Friday, March 11, 2011

The Limitless potential of fantasy film products | Film | guardian.co.uk

For a while, it didn't seem as if Limitless would have much going for it. It features Robert De Niro listlessly mumbling his way to another paycheque, a trailer that pinches the song from The Social Network's trailer, and a premise – what if there were a pill that could unlock the full potential of your mind? – let down by the deadening revelation that the intellectual pinnacle of mankind is Bradley Cooper at his most insufferably Bradley Cooperish.

But salvation is at hand, in the form of a genuinely clever advertising campaign on the tube. Look above you next time you're travelling on the underground and, nestled between adverts for horrible-sounding breakfast products and those creepy, passive-aggressive TfL posters insisting you obey the mayor, you might see a billboard advertising a product from the film, the clear pill.

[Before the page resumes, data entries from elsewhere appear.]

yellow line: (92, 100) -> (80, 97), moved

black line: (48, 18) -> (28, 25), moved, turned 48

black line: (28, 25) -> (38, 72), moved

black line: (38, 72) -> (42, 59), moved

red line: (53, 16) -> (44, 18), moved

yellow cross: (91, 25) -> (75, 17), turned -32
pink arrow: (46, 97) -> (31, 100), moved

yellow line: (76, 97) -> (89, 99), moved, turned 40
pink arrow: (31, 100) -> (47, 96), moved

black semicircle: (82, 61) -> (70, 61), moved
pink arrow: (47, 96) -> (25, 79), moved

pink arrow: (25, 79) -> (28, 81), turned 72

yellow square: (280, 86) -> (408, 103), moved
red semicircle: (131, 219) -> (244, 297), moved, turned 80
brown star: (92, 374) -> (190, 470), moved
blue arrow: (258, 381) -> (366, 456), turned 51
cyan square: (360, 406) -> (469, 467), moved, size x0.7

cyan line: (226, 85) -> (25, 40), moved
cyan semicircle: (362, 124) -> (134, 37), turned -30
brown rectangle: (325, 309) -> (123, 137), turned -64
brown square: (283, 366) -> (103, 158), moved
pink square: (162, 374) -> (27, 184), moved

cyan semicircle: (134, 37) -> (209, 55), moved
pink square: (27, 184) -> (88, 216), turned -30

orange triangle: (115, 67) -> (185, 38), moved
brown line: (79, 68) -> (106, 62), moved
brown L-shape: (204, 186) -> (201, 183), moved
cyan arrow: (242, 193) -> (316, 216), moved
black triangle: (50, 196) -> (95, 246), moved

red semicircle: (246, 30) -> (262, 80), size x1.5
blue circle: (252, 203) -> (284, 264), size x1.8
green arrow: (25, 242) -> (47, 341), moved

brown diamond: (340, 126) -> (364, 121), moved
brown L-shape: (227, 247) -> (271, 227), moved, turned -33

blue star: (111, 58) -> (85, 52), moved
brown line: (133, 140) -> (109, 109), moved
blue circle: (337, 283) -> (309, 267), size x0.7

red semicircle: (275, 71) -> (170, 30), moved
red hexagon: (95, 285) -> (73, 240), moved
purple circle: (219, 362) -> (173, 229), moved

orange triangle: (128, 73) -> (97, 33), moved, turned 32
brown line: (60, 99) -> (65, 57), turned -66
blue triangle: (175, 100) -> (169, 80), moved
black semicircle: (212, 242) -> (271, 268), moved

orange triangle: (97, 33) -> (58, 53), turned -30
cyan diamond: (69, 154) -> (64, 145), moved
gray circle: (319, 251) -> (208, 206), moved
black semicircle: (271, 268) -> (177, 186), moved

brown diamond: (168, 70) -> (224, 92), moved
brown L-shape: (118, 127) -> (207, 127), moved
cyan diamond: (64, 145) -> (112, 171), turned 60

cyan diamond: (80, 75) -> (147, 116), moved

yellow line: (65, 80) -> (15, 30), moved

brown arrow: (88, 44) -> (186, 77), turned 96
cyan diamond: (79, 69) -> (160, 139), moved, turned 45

Consisting of a picture of Cooper alongside some impressively straight-faced pharmaceutical talk – "Become the perfect version of you (side-effects will include paralysis, psychosis, amnesia, homicidal blackouts and sudden death)" – with just a link to a website to give the game away, the ads have easily become the best thing about Limitless so far. In fact, it's a fair bet the film industry is currently kicking itself stupid for not coming up with the idea earlier. If only it had, we might have all been exposed to more adverts for movie products ...

Quietus, Children of Men: The tube tends to be overrun with all kinds of hokey pseudo-pharmaceutical ads, so at first glance Quietus – the government-distributed suicide kits from Alfonso Cuarón's Children of Men – would fit in perfectly. However, given that the average tube journey is a hellish nightmare of rucksacks and elbows and shrieking children and BO and misery, advertising suicide to such a suggestible audience might be morally disadvantageous.

Rekall, Total Recall: What better way to soothe you through a troubling underground commute than to remember a holiday that didn't even exist? Rekall, the memory-implanting service from Total Recall, would find its ideal market on the tube. What's more, the service has a staggeringly high success rate, with only minimal cases of clients discovering that their entire life was a lie and everyone they love is really out to kill them and they have to go to Mars to blow everything up until someone's face explodes.

Fight Club: Let's imagine that the first rule of Fight Club was actually "advertise our affordable and inclusive membership schemes in a number of high-impact, eyeball-dense locations". Advertising on London Underground would be a no-brainer. Keep the bit about plunging the world into a prolonged state of chaos quiet, big up the clean showers and state-of-the-art Power Plate machines and, bingo, Virgin Active will be running for the hills.

Paulie's Robot, Rocky IV: The film may be 26 years old, but the world still yearns for a product as sophisticated as Paulie's Robot from Rocky IV. It can talk, understand words and even express emotion, and yet it's still content simply to trundle backwards and forwards delivering birthday cakes to old men. In many ways, it's the perfect robot. Ads to contain quotes from Paulie himself, like: "I didn't want no walking trashcan!" and "It's creepy! It talks, that thing!"

Mob insurance, various: Basically every advert for insurance you've ever seen, but with the unwritten implication that your kneecaps will be smashed into pieces if you don't maintain payments. Hopefully this campaign can eventually be rolled out to television, because if there's one thing modern audiences want to see, it's Joe Pesci in a fatsuit singing the Go Compare jingle.